The data, parameterized via DGLAP equations, clearly indicate that the 
quantity $xq(x,Q^2)$ for the sea quarks experiences a certain growth at
small $x$. Let us start with the most conservative  probe function,
~$q_f(x)=\kappa/x$,~ and calculate the feed-back along the string
$q_f(x)\to {\cal G}(x) \to G(x)$. Using Eqs. (\ref{eq:E3.25}) and 
(\ref{eq:E3.29}) we obtain the first estimate,
\begin{eqnarray}
\bigg\{ {p_{t}^{2}\over g^2(p_{t}^{2}) }~
{d G(x,p_{t}^{2})\over d p_{t}^{2}} \bigg\}_{f.b.}^{q_f\to {\cal G} \to G} 
= -{4 \pi T_f N_c g^2 \over (2\pi)^6} \int_{x}^{1} {d y \over y}~ 
\bigg[{1\over 4}-{x\over y}+{x^2\over y^2}\bigg] 
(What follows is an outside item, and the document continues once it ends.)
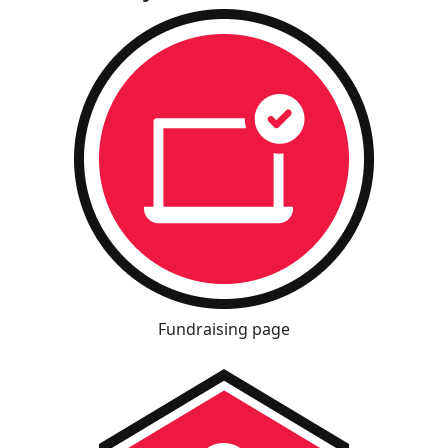
Fundraising page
\int_{y}^{1} {d u \over y}~{\kappa\over u} \nonumber \\
=- {4 \pi T_f N_c g^2 \kappa \over (2\pi)^6} 
\bigg[{1\over 12} {1\over x}~ \ln {1\over x}-{1\over 9}~{1\over x}
+ {\cal O}(1)\bigg]~~, 
\label{eq:E3.30a}\end{eqnarray}           
which clearly indicates that our probe function is bad.  The feed-back
response,~ $\sim(1/x)\ln(1/x)$,~ is  much bigger than the probe signal,
~$\sim 1/x$ ~! This is exactly what happens in the calculations of 
the first  order
quantum correction to the Weizsacker-Williams field \cite{Raju95}. Let us
take another probe function, one which exhibits more realistic
behavior, {\em e.g.},  $q_f(x)=\kappa x^{-1-\lambda}$. Repeating the same
calculations, we obtain,
\begin{eqnarray}
\bigg\{ {p_{t}^{2}\over g^2(p_{t}^{2}) }~
{d G(x,p_{t}^{2})\over d p_{t}^{2}} \bigg\}_{f.b.}^{q \to {\cal G} \to G} 
=- { \pi T_f N_c g^2 \over (2\pi)^6} 
{\lambda^2+\lambda +2 \over \lambda(\lambda +1)(\lambda +2)(\lambda +3)} 
 ~~{\kappa\over x^{1+\lambda}} + {\cal O}(x^{-1})~~, 
\label{eq:E3.30b}\end{eqnarray}    
Thus, our second probe is very good. The low-$x$ dependence  $\sim 
x^{-1-\lambda}$ appears to be an eigen-function of the feed-back via the
longitudinal fields!  To confirm this statement, let us examine the
feed-back along the string $G(x)\to {\cal G}(x) \to G(x)$, taking 
$G(x)=\gamma~x^{-1-\lambda}$ as the probe function: 
\begin{eqnarray}
\bigg\{ {p_{t}^{2}\over g^2(p_{t}^{2}) }~
{d G(x,p_{t}^{2})\over d p_{t}^{2}} \bigg\}_{f.b.}^{G \to {\cal G} \to G} 
=+ {\pi N_{c}^{2} g^2 \gamma \over (2\pi)^6} \int_{x}^{1} {d y \over y}~ 
\bigg[{1\over 4}-{x\over y}+{x^2\over y^2}\bigg] 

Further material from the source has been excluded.